Desde
que Moisés descendió del Sinaí con las Tablas de la Ley, la turba jamás (se) ha
perdonado el castigo de su idolatría. Ha buscado una y otra vez resarcirse de
la humillación del deber de obediencia al modelo divino de contención que rechaza
como un chantaje intolerable. Con la excusa de ideales ilustrados ha redescubierto
el placer de coquetear primero y entregarse después a la guerra sin cuartel.
Apura sus consecuencias hasta el horror. Nada es sagrado; todo es profano. Descontada
cualquier forma de amor o incluso de amistad que no se reduzca al afecto,
cuando no a la simple emoción, opone a la prohibición mosaica el regreso a la
retaliación babilónica.
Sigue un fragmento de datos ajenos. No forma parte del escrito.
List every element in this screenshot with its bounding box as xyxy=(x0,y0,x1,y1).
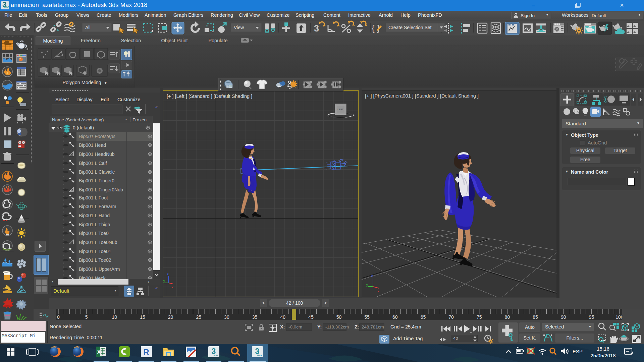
svg-text:10: 10 xyxy=(112,314,117,320)
svg-text:15:16: 15:16 xyxy=(597,346,609,352)
svg-text:25/05/2018: 25/05/2018 xyxy=(590,353,615,358)
svg-text:z: z xyxy=(371,274,373,278)
svg-text:75: 75 xyxy=(477,314,482,320)
svg-text:25: 25 xyxy=(196,314,201,320)
svg-text:20: 20 xyxy=(168,314,173,320)
svg-text:MAX: MAX xyxy=(214,354,219,357)
svg-text:LEFT: LEFT xyxy=(337,108,343,111)
svg-text:z: z xyxy=(167,272,169,276)
svg-text:45: 45 xyxy=(308,314,314,320)
svg-text:x: x xyxy=(378,289,379,293)
svg-text:15: 15 xyxy=(140,314,145,320)
svg-text:X: X xyxy=(97,349,101,355)
svg-text:70: 70 xyxy=(448,314,454,320)
svg-text:View: View xyxy=(234,25,244,30)
svg-text:MAX: MAX xyxy=(257,354,262,357)
svg-text:y: y xyxy=(366,283,368,287)
svg-text:50: 50 xyxy=(336,314,342,320)
svg-text:30: 30 xyxy=(224,314,229,320)
svg-text:ESP: ESP xyxy=(573,349,583,354)
svg-text:60: 60 xyxy=(392,314,398,320)
svg-text:All: All xyxy=(85,25,91,30)
svg-text:y: y xyxy=(163,279,165,283)
svg-text:35: 35 xyxy=(252,314,258,320)
svg-text:55: 55 xyxy=(364,314,370,320)
svg-text:100: 100 xyxy=(615,314,622,320)
svg-text:95: 95 xyxy=(589,314,594,320)
svg-text:Create Selection Set: Create Selection Set xyxy=(388,25,432,30)
svg-text:x: x xyxy=(172,285,173,289)
svg-text:40: 40 xyxy=(280,314,285,320)
svg-text:5: 5 xyxy=(85,314,88,320)
svg-text:65: 65 xyxy=(421,314,426,320)
svg-text:90: 90 xyxy=(561,314,566,320)
svg-text:85: 85 xyxy=(533,314,538,320)
svg-text:R: R xyxy=(143,348,149,357)
svg-text:0: 0 xyxy=(57,314,60,320)
svg-text:3: 3 xyxy=(314,23,319,34)
svg-text:80: 80 xyxy=(505,314,510,320)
Su noción revolucionaria de la justicia, embotada bajo el
aterrador pleonasmo de la acción directa,
suele condensarse en ripios despiadados y ancestrales. Ojo por ojo, diente por
diente. En manos de sus ideólogos el terror ha dejado de funcionar como el
instrumento de la virtud republicana
para convertirse en la justificación subversiva del vicio tribal. La horda es la víctima. Quien la retenga, su verdugo.
Toda oposición debe ser reeducada. Todo límite, allanado. Toda frontera,
abolida. Je suis fait pour
gouverner le crime, non pour le combattre.